Jacob Baytelman - Full stack developer, project manager, CTO

How To Become A Freelancer


In order to be a good freelancer you have to get that 'corporate' experience of a work as an employee, ideally for a small or a medium company, for a startup.

Why for a small company? Because in a small company you will see more of your boss and other managers and you will have an opportunity to learn what they do. As a freelancer you will need to take on your shoulders almost the same burdens just in smaller amounts. You will have to learn how to negotiate, how to deal with customers, taxes, etc - lots of "admin stuff" not really related to your "actual work". If you do not learn how to do all this effectively, it will take lots of your time and effort and your actual work will suffer.

Why for a startup? Because startups run on limited resources. When you become a freelancer, your resources are going to be even more limited.

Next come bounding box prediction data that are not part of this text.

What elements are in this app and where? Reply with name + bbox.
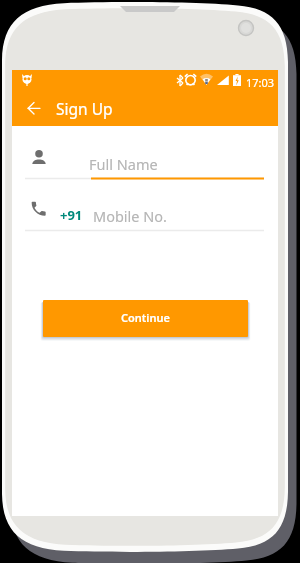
staticText: Sign Up xyxy=(56,98,113,119)
staticText: 17:03 xyxy=(246,75,275,90)
button[interactable]: Continue xyxy=(43,300,248,337)
button[interactable]: +91 xyxy=(12,193,278,231)
staticText: Full Name xyxy=(89,154,158,174)
button[interactable]: Back xyxy=(18,94,46,122)
staticText: Mobile No. xyxy=(93,206,167,226)
staticText: +91 xyxy=(60,206,83,224)
button[interactable]: Full Name xyxy=(12,141,278,179)
staticText: Continue xyxy=(121,310,170,325)
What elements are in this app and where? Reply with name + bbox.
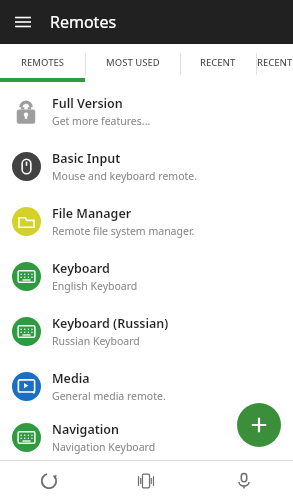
button[interactable]: RECENT xyxy=(180,44,256,84)
staticText: File Manager xyxy=(52,205,132,222)
staticText: Russian Keyboard xyxy=(52,334,140,348)
staticText: MOST USED xyxy=(106,56,160,69)
button[interactable]: Open navigation menu xyxy=(10,9,36,35)
button[interactable]: File Manager xyxy=(0,194,293,249)
staticText: Navigation Keyboard xyxy=(52,440,156,454)
staticText: English Keyboard xyxy=(52,279,138,293)
staticText: RECENT xyxy=(257,56,293,69)
button[interactable]: Vibrate device xyxy=(97,461,195,500)
staticText: Remotes xyxy=(50,11,117,33)
button[interactable]: Add remote xyxy=(237,403,281,447)
button[interactable]: Keyboard xyxy=(0,249,293,304)
button[interactable]: Voice input xyxy=(195,461,293,500)
button[interactable]: MOST USED xyxy=(85,44,180,84)
button[interactable]: REMOTES xyxy=(0,44,85,84)
staticText: Basic Input xyxy=(52,150,121,167)
staticText: Full Version xyxy=(52,95,123,112)
staticText: Remote file system manager. xyxy=(52,224,195,238)
button[interactable]: Full Version xyxy=(0,84,293,139)
staticText: Mouse and keyboard remote. xyxy=(52,169,198,183)
staticText: Keyboard (Russian) xyxy=(52,315,169,332)
staticText: General media remote. xyxy=(52,389,166,403)
staticText: Get more features... xyxy=(52,114,151,128)
staticText: RECENT xyxy=(200,56,236,69)
staticText: REMOTES xyxy=(21,56,65,69)
button[interactable]: Navigation xyxy=(0,414,293,460)
button[interactable]: Keyboard (Russian) xyxy=(0,304,293,359)
button[interactable]: Basic Input xyxy=(0,139,293,194)
button[interactable]: Media xyxy=(0,359,293,414)
button[interactable]: RECENT xyxy=(256,44,293,84)
staticText: Keyboard xyxy=(52,260,110,277)
staticText: Media xyxy=(52,370,90,387)
button[interactable]: Refresh xyxy=(0,461,97,500)
staticText: Navigation xyxy=(52,421,120,438)
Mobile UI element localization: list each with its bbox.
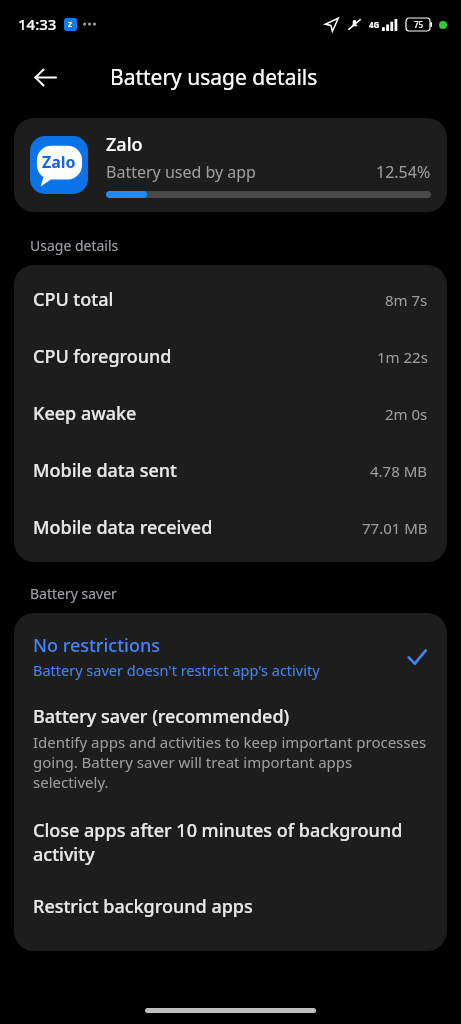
staticText: CPU total xyxy=(33,287,385,312)
staticText: 2m 0s xyxy=(385,404,428,424)
staticText: Mobile data received xyxy=(33,515,362,540)
staticText: 8m 7s xyxy=(385,290,428,310)
staticText: Usage details xyxy=(30,236,119,255)
staticText: Zalo xyxy=(106,132,143,157)
staticText: Battery saver doesn't restrict app's act… xyxy=(33,660,320,680)
button[interactable]: Zalo xyxy=(14,118,447,212)
button[interactable]: Keep awake xyxy=(14,385,447,442)
staticText: 77.01 MB xyxy=(362,518,428,538)
staticText: Zalo xyxy=(42,151,76,173)
button[interactable]: No restrictions xyxy=(14,621,447,692)
staticText: Restrict background apps xyxy=(33,894,253,919)
button[interactable]: Battery saver (recommended) xyxy=(14,692,447,804)
button[interactable]: Mobile data sent xyxy=(14,442,447,499)
button[interactable]: Close apps after 10 minutes of backgroun… xyxy=(14,804,447,880)
staticText: 1m 22s xyxy=(377,347,428,367)
staticText: Close apps after 10 minutes of backgroun… xyxy=(33,818,428,866)
button[interactable]: CPU foreground xyxy=(14,328,447,385)
staticText: 14:33 xyxy=(18,14,57,34)
button[interactable]: Back xyxy=(22,54,68,100)
button[interactable]: CPU total xyxy=(14,271,447,328)
staticText: Battery saver xyxy=(30,584,117,603)
staticText: Battery used by app xyxy=(106,161,376,183)
staticText: 75 xyxy=(414,19,424,30)
staticText: No restrictions xyxy=(33,633,160,658)
staticText: Z xyxy=(68,20,73,30)
staticText: Battery usage details xyxy=(110,63,318,92)
staticText: CPU foreground xyxy=(33,344,377,369)
staticText: 4.78 MB xyxy=(370,461,428,481)
button[interactable]: Restrict background apps xyxy=(14,880,447,933)
staticText: Identify apps and activities to keep imp… xyxy=(33,732,428,792)
staticText: 12.54% xyxy=(376,161,431,183)
button[interactable]: Mobile data received xyxy=(14,499,447,556)
staticText: Battery saver (recommended) xyxy=(33,704,290,729)
staticText: Keep awake xyxy=(33,401,385,426)
staticText: 4G xyxy=(369,19,380,30)
staticText: Mobile data sent xyxy=(33,458,370,483)
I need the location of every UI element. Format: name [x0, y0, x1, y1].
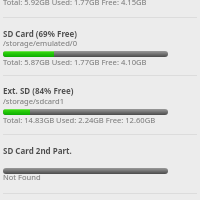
staticText: SD Card 2nd Part.: [3, 145, 72, 156]
staticText: Total: 14.83GB Used: 2.24GB Free: 12.60G…: [3, 115, 156, 125]
staticText: Not Found: [3, 172, 41, 182]
button[interactable]: SD Card 2nd Part.: [0, 135, 200, 193]
staticText: SD Card (69% Free): [3, 28, 78, 39]
staticText: Total: 5.92GB Used: 1.77GB Free: 4.15GB: [3, 0, 147, 7]
staticText: Total: 5.87GB Used: 1.77GB Free: 4.10GB: [3, 57, 147, 67]
staticText: /storage/emulated/0: [3, 38, 77, 48]
staticText: Ext. SD (84% Free): [3, 85, 74, 96]
button[interactable]: SD Card (69% Free): [0, 18, 200, 76]
staticText: /storage/sdcard1: [3, 96, 65, 106]
button[interactable]: Ext. SD (84% Free): [0, 76, 200, 133]
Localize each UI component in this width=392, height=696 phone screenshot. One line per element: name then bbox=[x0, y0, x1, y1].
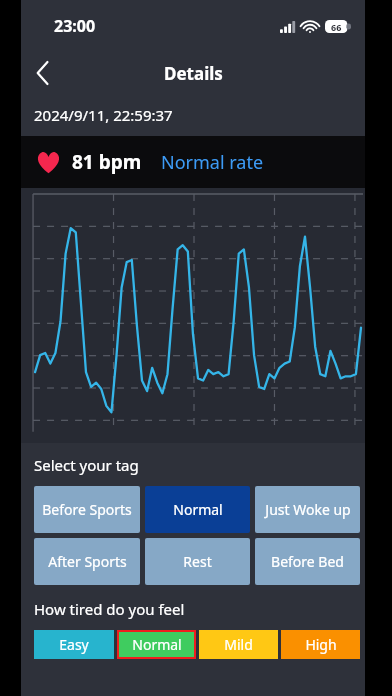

Take the chance when you work as an employee and learn whatever you can do about pricing and planning. Get real life examples in your area. For instance, see how long your employer company spends on creation of a simple web site (e.g. 1 week). So when you become a freelancer and plan 1 week for a similar project, you make a huge mistake. Because 1 week is just the development time. You have to add negotiations, planning, discussions, paperwork, etc. Don't underestimate these activities and the time they take.

Thus, working as an employee is critically important for your future career of a freelancer because of the useful things you can learn from your bosses and managers. But there's one more thing even more important. The truth is that all "freelance markets", all the platforms and websites where clients meet freelancers, all they simply do not work. Well, they work if you are happy with small tasks and monthly income of about $500. But if you want a bigger income, don't waste your time on those platforms. (I will try to shed more light on this issue in a separate post.)

There's one efficient way of getting new contracts and new customers. It's as simple as recommendations from your previous customers. Nothing new in this statement, you've heard it before. So just do it, go and ask you connections, your previous employers and clients to introduce you and recommend you. Do the networking stuff. The only prerequirement is the network. Professional rather than friendly. LinkedIn rather than Facebook.

So your freelance career commences at your desk, at 9-00 o'clock, with your stubborn boss's demands. Keep calm and do your best. If you decide to become a freelancer, your horrible boss will be your route to success.